[Stored data]
>>

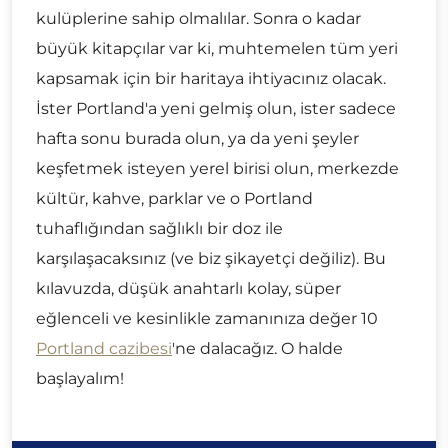
kulüplerine sahip olmalılar. Sonra o kadar
büyük kitapçılar var ki, muhtemelen tüm yeri
kapsamak için bir haritaya ihtiyacınız olacak.
İster Portland'a yeni gelmiş olun, ister sadece
hafta sonu burada olun, ya da yeni şeyler
keşfetmek isteyen yerel birisi olun, merkezde
kültür, kahve, parklar ve o Portland
tuhaflığından sağlıklı bir doz ile
karşılaşacaksınız (ve biz şikayetçi değiliz). Bu
kılavuzda, düşük anahtarlı kolay, süper
eğlenceli ve kesinlikle zamanınıza değer 10
Portland cazibesi
'ne dalacağız. O halde
başlayalım!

<<

* _Exercise brief_
Write out the whole of the data exactly; the pictures stay out.

* _Exercise answer_
kulüplerine sahip olmalılar. Sonra o kadar
büyük kitapçılar var ki, muhtemelen tüm yeri
kapsamak için bir haritaya ihtiyacınız olacak.
İster Portland'a yeni gelmiş olun, ister sadece
hafta sonu burada olun, ya da yeni şeyler
keşfetmek isteyen yerel birisi olun, merkezde
kültür, kahve, parklar ve o Portland
tuhaflığından sağlıklı bir doz ile
karşılaşacaksınız (ve biz şikayetçi değiliz). Bu
kılavuzda, düşük anahtarlı kolay, süper
eğlenceli ve kesinlikle zamanınıza değer 10
Portland cazibesi
'ne dalacağız. O halde
başlayalım!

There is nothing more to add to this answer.